- [WHAT TO PRODUCE] Could you give the data below again, exactly and completely?

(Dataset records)
·····

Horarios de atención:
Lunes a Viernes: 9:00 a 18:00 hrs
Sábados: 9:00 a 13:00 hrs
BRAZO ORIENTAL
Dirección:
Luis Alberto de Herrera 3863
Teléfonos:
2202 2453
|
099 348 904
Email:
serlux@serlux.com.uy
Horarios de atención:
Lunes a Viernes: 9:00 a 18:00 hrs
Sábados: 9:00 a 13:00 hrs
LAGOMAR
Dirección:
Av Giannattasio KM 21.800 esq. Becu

·····

- [TASK ANSWER]
Horarios de atención:
Lunes a Viernes: 9:00 a 18:00 hrs
Sábados: 9:00 a 13:00 hrs
BRAZO ORIENTAL
Dirección:
Luis Alberto de Herrera 3863
Teléfonos:
2202 2453
|
099 348 904
Email:
serlux@serlux.com.uy
Horarios de atención:
Lunes a Viernes: 9:00 a 18:00 hrs
Sábados: 9:00 a 13:00 hrs
LAGOMAR
Dirección:
Av Giannattasio KM 21.800 esq. Becu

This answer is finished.